The primary objective of the study was to compare and confirm the efficacy of IDegAsp twice daily versus BIAsp 30 twice daily, with the primary efficacy endpoint being change in HbA1c from baseline to end of trial (26 weeks). Confirmatory secondary endpoints were: change from baseline in fasting plasma glucose (FPG) after 26 weeks of treatment; number of nocturnal confirmed hypoglycaemic episodes; number of confirmed hypoglycaemic episodes; change from baseline in body weight after 26 weeks of treatment; and response without hypoglycaemic episodes (defined based on whether a participant had met the American Diabetes Association HbA1c target of <53 mmol/mol [<7.0%] after 26 weeks of treatment, without confirmed hypoglycaemic episodes during the last 12 weeks of treatment or within 7 days after last randomized treatment, including only participants exposed for at least 12 weeks).

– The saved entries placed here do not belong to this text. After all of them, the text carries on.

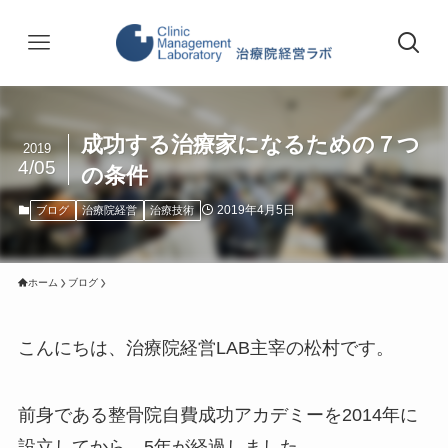
成功する治療家になるための７つ
2019
4/05
の条件
2019年4月5日
ブログ
治療院経営
治療技術
ホーム
ブログ
こんにちは、治療院経営LAB主宰の松村です。
前身である整骨院自費成功アカデミーを2014年に
設立してから、5年が経過しました。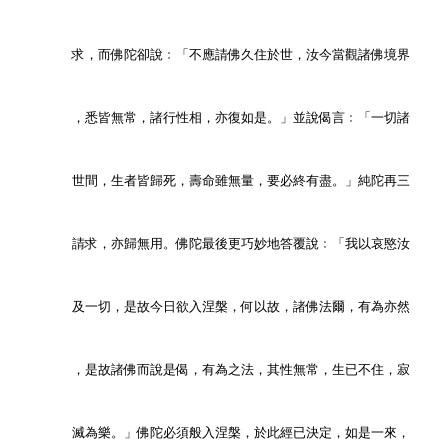
        求，而佛陀卻說﹕「不應請佛久住於世，汝今當觀諸佛境界
        ，悉皆無常，諸行性相，亦復如是。」並說偈言﹕「一切諸
        世間，生者皆歸死，壽命雖無量，要必終有盡。」純陀再三
        請求，亦歸無用。佛陀最後更巧妙地答覆說﹕「我以哀愍汝
        及一切，是故今日欲入涅槃，何以故，諸佛法爾，有為亦然
        ，是故諸佛而說是偈，有為之法，其性無常，生已不住，寂
        滅為樂。」佛陀必須般入涅槃，於此經已決定，如是一來，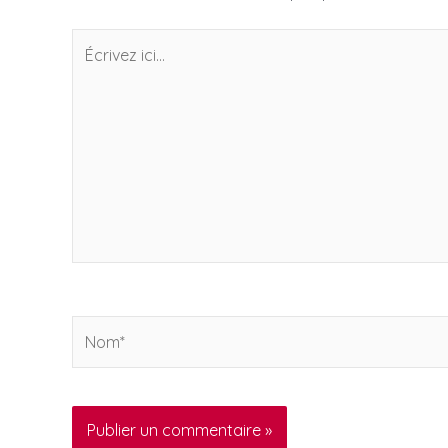
Écrivez
ici…
Nom*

Supportive secondary efficacy endpoints were: percentage of participants achieving HbA1c <53 mmol/mol (<7.0%); mean SMBG profiles; and time to reach the titration target. Supportive secondary safety endpoints were: incidence of severe hypoglycaemic episodes; insulin dose after 26 weeks of treatment; and adverse events (AEs). The primary, confirmatory secondary, and supportive secondary efficacy endpoint analyses were based on all randomized participants (full analysis set). Supportive secondary safety endpoints were analysed using data from all participants exposed to at least one dose of treatment (safety analysis set).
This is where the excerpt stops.